Para “salvar” nossas cidades e assegurar um futuro sustentável às próximas gerações é preciso mudar comportamentos, passando a empregar os 3 R’s (reduzir, reutilizar e reciclar) em nosso consumo, e adotar soluções de mobilidade menos poluentes. Também é necessário fomentar matrizes energéticas “limpas”, como a energia solar, até mesmo em nossas casas.

Aliás, há muitas fontes com potencial de geração de eletricidade que não produzem tantos poluentes, não afetam significativamente ecossistemas e, portanto, não agridem tanto o meio ambiente. Neste artigo, apresentaremos algumas das principais. Portanto, continue lendo para saber quais são elas!

1. Energia solar

Nesse tipo, a eletricidade é produzida por meio de células fotovoltaicas presentes em painéis, placas ou filmes que captam os raios solares. O segmento energético está em expansão, tanto que, em dois anos, a quantidade de instalações de painéis solares no país avançou de 7.400 para 49 mil unidades, fazendo dessa fonte uma das que apresenta maior sucesso no Brasil.

Na cidade, uma das vantagens dessa matriz energética é a possibilidade de constituir o chamado sistema fotovoltaico conectado à rede (On Grid). Ele consiste na interconexão de painéis solares instalados em prédios, casas e outras estruturas urbanas com a rede de distribuição elétrica convencional.

Dessa forma, uma casa pode ser abastecida simultaneamente pelo sistema tradicional e por placas fotovoltaicas instaladas em seu telhado. Além do mais, caso a energia produzida pelas células fotovoltaicas seja superior ao consumo elétrico dos equipamentos da residência, ela pode ser enviada à rede de distribuição. Isso gera crédito para abatimento na conta de luz.

2. Energia maremotriz

Essa opção é voltada para cidades litorâneas e para regiões costeiras extensas, em que há grande incidência de ondas. O Brasil, por exemplo, tem cerca de 9.200 km de litoral (considerando reentrâncias e saliências).
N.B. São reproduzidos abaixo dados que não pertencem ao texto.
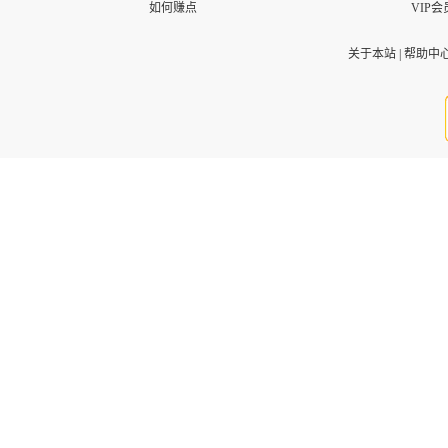
如何赚点
VIP会
关于本站
|
帮助中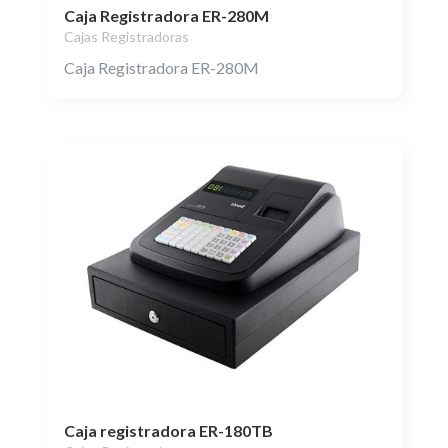
Caja Registradora ER-280M
Cajas Registradoras
Caja Registradora ER-280M
Caja registradora ER-180TB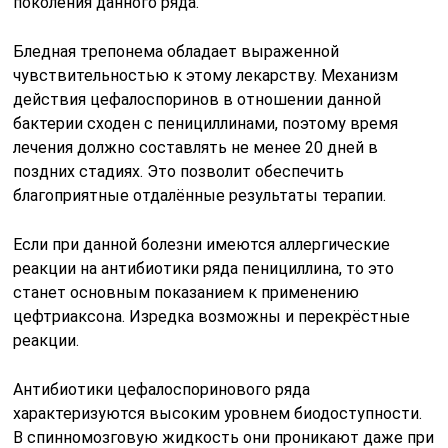
поколения данного ряда.
Бледная трепонема обладает выраженной
чувствительностью к этому лекарству. Механизм
действия цефалоспоринов в отношении данной
бактерии сходен с пенициллинами, поэтому время
лечения должно составлять не менее 20 дней в
поздних стадиях. Это позволит обеспечить
благоприятные отдалённые результаты терапии.
Если при данной болезни имеются аллергические
реакции на антибиотики ряда пенициллина, то это
станет основным показанием к применению
цефтриаксона. Изредка возможны и перекрёстные
реакции.
Антибиотики цефалоспоринового ряда
характеризуются высоким уровнем биодоступности.
В спинномозговую жидкость они проникают даже при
A produção pode ser feita por uma usina composta por módulos, que contam com flutuadores, braços mecânicos e bombas hidráulicas interligadas a sistemas fechados de água doce (sem contato com a água salgada).

As ondas movimentam os flutuadores, os quais acionam as bombas que, por sua vez, movimentam a água doce em um ambiente de alta pressão. Ela vai a um acumulador, em que há ar e mais água — os dois comprimidos em uma câmara hiperbárica. Um jato é expelido dela, impulsionando uma turbina que, por sua vez, produz energia elétrica.
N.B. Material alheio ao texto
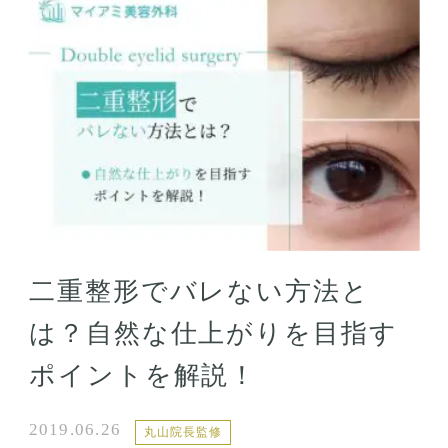
二重整形でバレない方法と
は？自然な仕上がりを目指す
ポイントを解説！
2019.06.26
丸山院長監修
Um dos benefícios da usina de energia maremotriz modular é que ela pode ser aumentada com a instalação de mais módulos, ampliando sua capacidade de produção energética.

3. Energia eólica

Cidades em que há bastante vento podem se beneficiar da energia eólica, a qual é produzida por intermédio de aerogeradores que captam os ventos com uso de hélices.

Em uma dessas estruturas, as hélices ficam ligadas a uma turbina que, por sua vez, é conectada a um gerador de eletricidade. Desse modo, quando as hélices são movimentadas pelo vento, a turbina e o gerador são acionados, produzindo energia elétrica.

Os parques eólicos são instalados em regiões abertas, de modo que cidades localizadas em planícies, campos ou regiões amplas em que têm muito vento tendem a se favorecerem dessa matriz energética. Além disso, essa matriz evita a emissão de CO2 para a atmosfera, contribuindo para a redução na emissão de poluentes.

Por fim, vale ressaltar que investir em novas matrizes para geração de eletricidade — como em energia solar, eólica e maremotriz — é essencial para preservar a qualidade de vida e a saúde nas nossas cidades.